Synopsis: He was using the GitHub Extension for Visual Studio. He published a new repository that he *thought* would be private, but due to a bug, he created a public repository. That repository contained his Amazon Access Key. Scanners found it and created lots of resources.
First, some good news and a task for all of you: This issue was reported on the GitHub project for that extension (https://github.com/github/VisualStudio/issues/62). That page shows the quick response by the team involved for that extension, and a fix has already been implemented, and deployed to the Visual Studio Extension Gallery: https://visualstudiogallery.msdn.microsoft.com/75be44fb-0794-4391-8865-c3279527e97d
A task for all of you: If you are using the GitHub for Visual Studio Extension, update it now. You’ll get a notification from Visual Studio that there is an update available. Install it. Now. (This extension does not auto-update, so you will need to perform this task.)
A Bit of Background On How This Happened So Fast
One fact I learned yesterday was that there are organizations that constantly monitor Github commits to see if any contain credentials to AWS or other cloud providers. That is the price of success. A tremendous amount of code is added or modified on github.com every day. It’s an attractive target.
As soon as a public repository gets created, or updated, that information will be captured. Be careful.
What Habits Could Have Prevented This?
Clearly, hindsight is 20:20, I’m writing this to share a few tips that might help you. I’m also interested in hearing what techniques you use to manage these kinds of secrets. My experience is with the open source projects for Humanitarian Toolbox. Those projects are deployed on Azure, and are all Open Source projects on GitHub. That means we must manage to keep secrets out of the repository. Here are the recommendations we use:
No Credentials in *.config
The default web.config files that are in the open source repositories are set for a localDB on the developer’s drive. There are no keys for our deployed resources.
Instead, we use the Azure Portal to configure any and all secrets for our sites. (click on the image for a larger view...) This does mean that we, as an organization, must protect our Azure portal settings. And, folks like me must make sure to obscure the secrets in images like this.

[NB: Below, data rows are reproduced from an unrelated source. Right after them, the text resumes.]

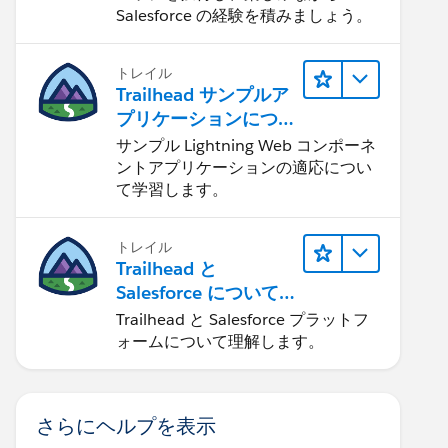
Salesforce の経験を積みましょう。
トレイル
Trailhead サンプルア
プリケーションにつ
いて知る
サンプル Lightning Web コンポーネ
ントアプリケーションの適応につい
て学習します。
トレイル
Trailhead と
Salesforce について
学ぶ
Trailhead と Salesforce プラットフ
ォームについて理解します。
さらにヘルプを表示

Deploy Directly from Source Control
We deploy our applications directly from GitHub source control. The staging site deploys from the master branch, whenever we merge pull requests. If you are one of our contributors, you can see your changes live as soon as we merge the pull request.
For release builds, we use the Release branch in GitHub. One of the commit teams must merge changes from master to the release branch for those to be live. We do that after our partners have had the chance to validate the changes on Master.

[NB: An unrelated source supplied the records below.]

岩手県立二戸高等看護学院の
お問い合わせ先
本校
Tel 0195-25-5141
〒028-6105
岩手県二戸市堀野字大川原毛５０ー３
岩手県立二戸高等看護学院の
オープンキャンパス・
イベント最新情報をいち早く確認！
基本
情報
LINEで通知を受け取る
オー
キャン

Consider Visual Studio Online
For my projects that are not planned to be open source, but will remain private, I use Visual Studio Online. (https://www.visualstudio.com/en-us/products/what-is-visual-studio-online-vs.aspx) It supports Git, and has some pull request support for teams. (I’d like a model where I could use Pull Requests even with my shared repositories, but I haven’t found that feature yet.)

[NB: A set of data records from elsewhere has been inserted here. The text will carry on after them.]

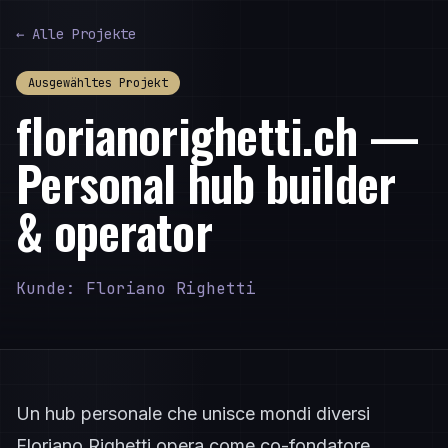
← Alle Projekte
Ausgewähltes Projekt
florianorighetti.ch —
Personal hub builder
& operator
Kunde: Floriano Righetti
Un hub personale che unisce mondi diversi
Floriano Righetti opera come co-fondatore,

VSO is designed around a team model, not an Open Source model. It’s less likely (well, almost impossible) that I accidentally make a public repository on VSO.
What Next?
The key takeaway for me is that the era of Open Source requires all of us to learn some new skills and take care of new potential risks. These security breaches can and do happen to experienced people. Teamwork, care, and multiple levels of defense are needed.
Most importantly, professionals did their job: I’m truly impressed with the speed and professionalism of the response to this issue by team members from both Microsoft and GitHub.